Figure 4. Knockdown of PLXND1 decreases the neuroendocrine traits.

A. Volcano plot showing the differentiated expressed genes in C4–2B-MDVR cells with PLXND1 knockdown. B.Volcano plot showing the differentiated expressed genes in H660 cells with PLXND1 knockdown. C. Pathways down-regulated in PLXND1 knockdown C4–2B-MDVR. D. GO analysis showing pathways up-regulated in PLXND1 knockdown C4–2B-MDVR cells . E. Enrichment plots of GSEA analyses for the neural lineage pathways in siPLXND1 group compared with siControl group in C4–2B-MDVR cells. F. Western blot showing CHGA, NSE, and SYP proteins in CWR22Rv1 and H660 cells transfected with siControl or siPLXND1 siRNAs for 5 days. G. Heatmap clustering the down-regulated genes and up-regulated genes in C4–2B-MDVR cells, respectively.

Figure 5. Knockout of PLXND1 by CRISPR/Cas9 inhibits the NEPC cells in vitro,organoids viability, and tumor growth in vivo.
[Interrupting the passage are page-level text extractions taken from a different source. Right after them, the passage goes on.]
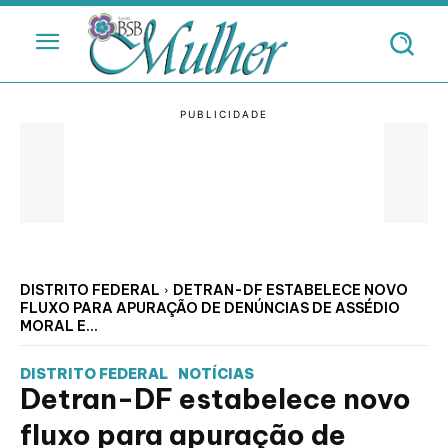
DISTRITO FEDERAL
DETRAN-DF ESTABELECE NOVO
FLUXO PARA APURAÇÃO DE DENÚNCIAS DE ASSÉDIO
MORAL E...
DISTRITO FEDERAL
NOTÍCIAS
Detran-DF estabelece novo
fluxo para apuração de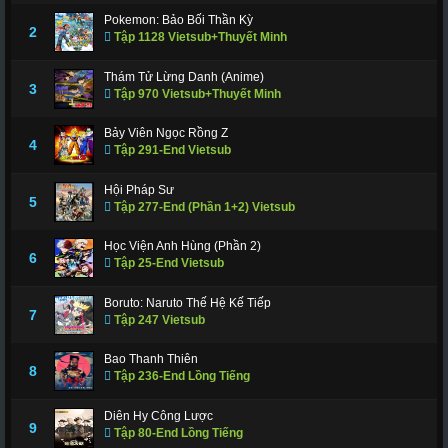
Pokemon: Bảo Bối Thần Kỳ
2
Tập 1128 Vietsub+Thuyết Minh
Thám Tử Lừng Danh (Anime)
3
Tập 970 Vietsub+Thuyết Minh
Bảy Viên Ngọc Rồng Z
4
Tập 291-End Vietsub
Hội Pháp Sư
5
Tập 277-End (Phần 1+2) Vietsub
Học Viện Anh Hùng (Phần 2)
6
Tập 25-End Vietsub
Boruto: Naruto Thế Hệ Kế Tiếp
7
Tập 247 Vietsub
Bao Thanh Thiên
8
Tập 236-End Lồng Tiếng
Diên Hy Công Lược
9
Tập 80-End Lồng Tiếng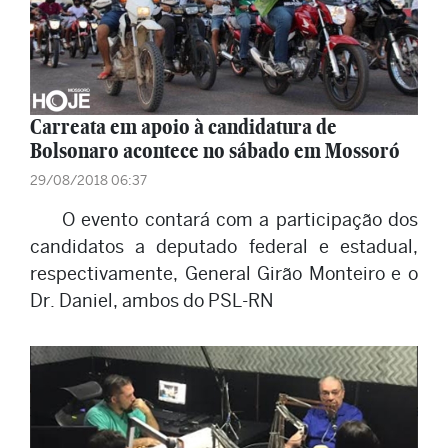
Carreata em apoio à candidatura de
Bolsonaro acontece no sábado em Mossoró
29/08/2018 06:37
O evento contará com a participação dos
candidatos a deputado federal e estadual,
respectivamente, General Girão Monteiro e o
Dr. Daniel, ambos do PSL-RN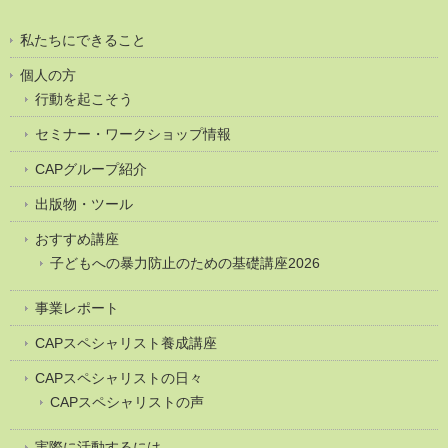
私たちにできること
個人の方
行動を起こそう
セミナー・ワークショップ情報
CAPグループ紹介
出版物・ツール
おすすめ講座
子どもへの暴力防止のための基礎講座2026
事業レポート
CAPスペシャリスト養成講座
CAPスペシャリストの日々
CAPスペシャリストの声
実際に活動するには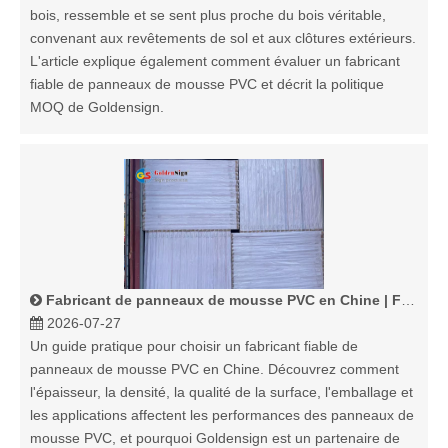
bois, ressemble et se sent plus proche du bois véritable,
convenant aux revêtements de sol et aux clôtures extérieurs.
L'article explique également comment évaluer un fabricant
fiable de panneaux de mousse PVC et décrit la politique
MOQ de Goldensign.
Fabricant de panneaux de mousse PVC en Chine | Fournisseur fiable Goldensign
2026-07-27
Un guide pratique pour choisir un fabricant fiable de
panneaux de mousse PVC en Chine. Découvrez comment
l'épaisseur, la densité, la qualité de la surface, l'emballage et
les applications affectent les performances des panneaux de
mousse PVC, et pourquoi Goldensign est un partenaire de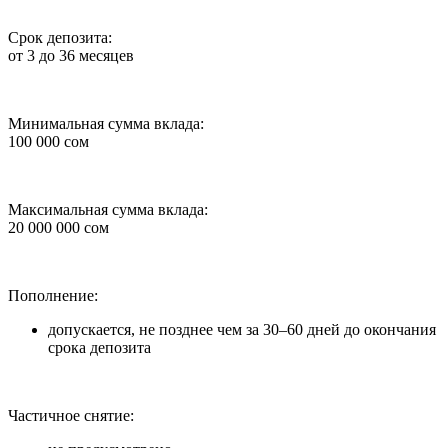
Срок депозита:
от 3 до 36 месяцев
Минимальная сумма вклада:
100 000 сом
Максимальная сумма вклада:
20 000 000 сом
Пополнение:
допускается, не позднее чем за 30–60 дней до окончания
срока депозита
Частичное снятие:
A. Western blot was used to confirm the PLXND1 knockout effect in C4–2B-MDVR, CWR22Rv1, and H660 cells transfected with sgControl or sgPLXND1 plasmids for 5 days, respectively. B. C4–2B-MDVR (1*10^4 cells/well) cells were plated in 12-well plates and transfected with sgControl or sgPLXND1 plasmids for 0, 3, and 7 days, respectively. Cell proliferation was determined by cell counting. C.C4–2B-MDVR cells were plated in 6-well plates, 1000 cells/well, and colony formation was determined by counting after transfected with sgControl or sgPLXND1 plasmids for 10 days, respectively. D. H660 (5*10^4 cells/well) cells were plated in 12-well plates and transfected with sgControl or sgPLXND1 plasmids for 0, 5, and 10 days, respectively. Cell viability was determined by cell counting. E. Cells from LuCaP49 PDX tumors were plated in 96-well plates, 1*10^4 cells/well, and transfected with sgControl or sgPLXND1 plasmids for 10 days. Organoids viability was assayed by CellTiter-Glo Luminescent assay and the live-and-dead cells were visualized by immunofluorescence. F. CWR22Rv1 tumors picture in sgControl, sgPLXND1#1, and sgPLXND1#2 group, respectively. G-H.CWR22Rv1 tumors growth curves and tumors weight in sgControl, sgPLXND1#1, and sgPLXND1#2 group, respectively. I. HE and IHC staining of Ki67 in sgControl and sgPLXND1 group were performed for CWR22Rv1 tumors. Scale bar represents 20 microns. J. Protein levels of PLXND1, NSE, CHGA, SYP, CDK2, CDK4, CyclinA, CyclinD1, and CyclinE in CWR22Rv1 tumors after PLXND1 knockout, using GAPDH as internal control, as determined by Western Blot. **P < 0.01, ***P < 0.001.

Figure 6. HSP70 inhibition affects the protein stability of PLXND1.

A-B. Co-IP assays testing the correlation between PLXND1 and HSP70 in HEK293 and CWR22Rv1 cells, respectively. C. Western blot testing the proteins of PLXND1 and HSP70 in CWR22Rv1 cells transfected with siControl or siHSP70 siRNAs for 5 days. D. RT-PCR testing the mRNA of PLXND1 and HSPA1B in CWR22Rv1 cells transfected with siControl or siHSP70 siRNAs for 5 days. E. Western blot testing the proteins of PLXND1 and other proteins in C4–2B-MDVR, CWR22Rv1, and H660 cells treated with JG231 (0, 2.5, 5μM) for 24 hours. F. CWR22Rv1 cells were treated with or without JG231 (2.5 μM) for 24 hours in the absence or presence of the proteosome inhibitor, MG132 (50 μM) for 8 hours, and the protein expression of PLXND1 were analyzed by western blotting. G.CWR22Rv1 cells were treated with 50 μg/mL cycloheximide in the absence or presence of 5 μM of JG231. Total cell lysates were collected 0, 2, 4, 8, and 24 hours after treatment. The levels of PLXND1 were analyzed by western blotting to calculate the half-life of PLXND1. H. Organoids from LuCaP49 PDX tumors were treated with JG231(0.05 and 0.1 μM) for 9 days. Organoids viability was assayed by CellTiter-Glo Luminescent assay and the live-and-dead cells were visualized by immunofluorescence. (*P < 0.05, **P < 0.01, ***P < 0.001, ns = non-significant.